Every one of those is a wallhanger. The 4th one of the curving road is beautiful. The road leads your eye to the soft misty light at the upper right. That's as perfect of a shot as I would ever hope to take. Nice work.


----------



## MT Stringer (May 21, 2004)

Good job, Brett. They all look great.
Mike


----------



## fishphoto (Mar 3, 2005)

sandybottom said:


> That second to the last one looks like Elm Lake? Looks familiar.
> 
> I like the the YCNH with the crawfish. Very nice as usual.
> 
> ...


The second to last shot is actually 40-acre lake near the start of the trail. We took I-10 to get to High Island. I like going through Bolivar, but the ferry just takes way too long.


----------



## RustyBrown (May 29, 2004)

Brett, so how low did you have to get for the Black-crowned Night Heron shot? Makes a big difference in perspective. Looks like this was the last weekend before it gets really hot there, but you should be in good shape by now.
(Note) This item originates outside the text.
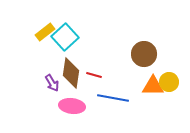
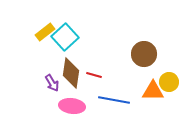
orange triangle: moved 5 px down
blue line: moved 1 px right, 2 px down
I didn't get any "moments" on my trip, but I learned a lot. With the 7D I paid close attention to my settings on the rear display. The D300 will display the same info there, but it requires a button press. I'll be good if I just pay close attention to the viewfinder dashboard.

I also lugged that tripod all over, but never felt compelled to use it because the lens is so much smaller than the Bigma.


----------



## fishphoto (Mar 3, 2005)

I was able to lower the camera height in relation to the bird by stepping down the slope to the side of the trail a little bit. I didn't actually lower the tripod for this one. I got a great shot of a Black Crowned Night Heron in flight (I've never seen one flying) at high island but I just barely clipped off the tip of the wing  

I'll post that one later.


----------



## RustyBrown (May 29, 2004)

I was only in 21 segment AF for the heron in flight. I'm assuming you shoot 51 segment 3D. Will that help with exposure or is it strictly focus related?


----------



## fishphoto (Mar 3, 2005)

I'm not sure if it helps with exposure or not. I'm usually in the 21 segment but if I know I am going to be shooting birds in flight, I'll switch over to the 51 segment.


----------